Using the records below, write out only the lines from the line containing "числа голосов присутствующих представителей" up to and including the line containing "định về điều kiện của người nh", exactly, with no pictures.

Dataset content Block Start

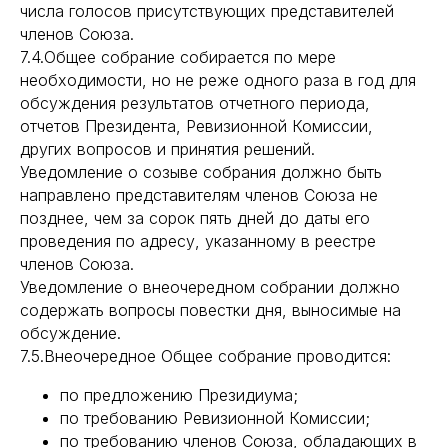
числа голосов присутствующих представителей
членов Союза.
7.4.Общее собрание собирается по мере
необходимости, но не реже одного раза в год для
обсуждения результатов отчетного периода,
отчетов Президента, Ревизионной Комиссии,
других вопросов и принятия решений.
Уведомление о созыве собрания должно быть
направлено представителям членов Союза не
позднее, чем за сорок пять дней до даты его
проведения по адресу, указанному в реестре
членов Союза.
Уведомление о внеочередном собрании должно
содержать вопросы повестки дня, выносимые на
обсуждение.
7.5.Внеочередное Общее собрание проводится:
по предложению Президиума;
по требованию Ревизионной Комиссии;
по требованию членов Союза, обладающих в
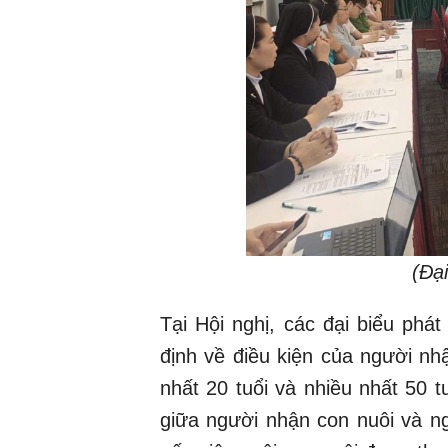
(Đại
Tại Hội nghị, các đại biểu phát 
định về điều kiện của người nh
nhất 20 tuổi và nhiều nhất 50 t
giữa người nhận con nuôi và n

Dataset content Block End
Dataset content Block Start

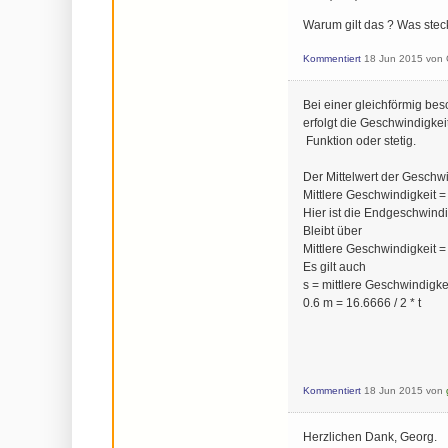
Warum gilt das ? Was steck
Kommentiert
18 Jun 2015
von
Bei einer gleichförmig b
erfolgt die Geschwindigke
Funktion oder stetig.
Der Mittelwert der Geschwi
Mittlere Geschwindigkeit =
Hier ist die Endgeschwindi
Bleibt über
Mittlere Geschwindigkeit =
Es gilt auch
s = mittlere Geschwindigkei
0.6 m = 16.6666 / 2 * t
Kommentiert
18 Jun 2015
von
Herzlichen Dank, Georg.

Dataset content Block End
Dataset content Block Start

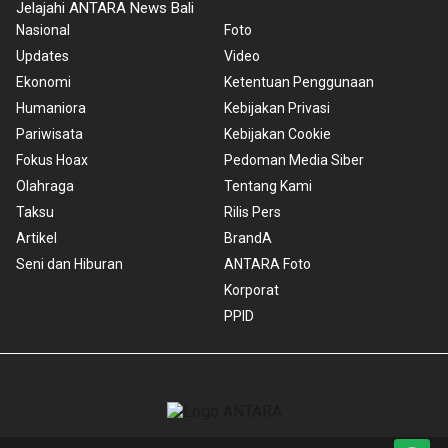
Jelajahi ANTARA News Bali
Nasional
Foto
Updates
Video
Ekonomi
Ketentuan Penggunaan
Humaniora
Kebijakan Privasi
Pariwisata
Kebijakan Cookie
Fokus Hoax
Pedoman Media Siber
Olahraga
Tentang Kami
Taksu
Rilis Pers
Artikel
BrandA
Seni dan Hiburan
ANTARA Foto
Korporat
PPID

Dataset content Block End

Solution for this problem:
числа голосов присутствующих представителей
членов Союза.
7.4.Общее собрание собирается по мере
необходимости, но не реже одного раза в год для
обсуждения результатов отчетного периода,
отчетов Президента, Ревизионной Комиссии,
других вопросов и принятия решений.
Уведомление о созыве собрания должно быть
направлено представителям членов Союза не
позднее, чем за сорок пять дней до даты его
проведения по адресу, указанному в реестре
членов Союза.
Уведомление о внеочередном собрании должно
содержать вопросы повестки дня, выносимые на
обсуждение.
7.5.Внеочередное Общее собрание проводится:
по предложению Президиума;
по требованию Ревизионной Комиссии;
по требованию членов Союза, обладающих в
(Đại
Tại Hội nghị, các đại biểu phát 
định về điều kiện của người nh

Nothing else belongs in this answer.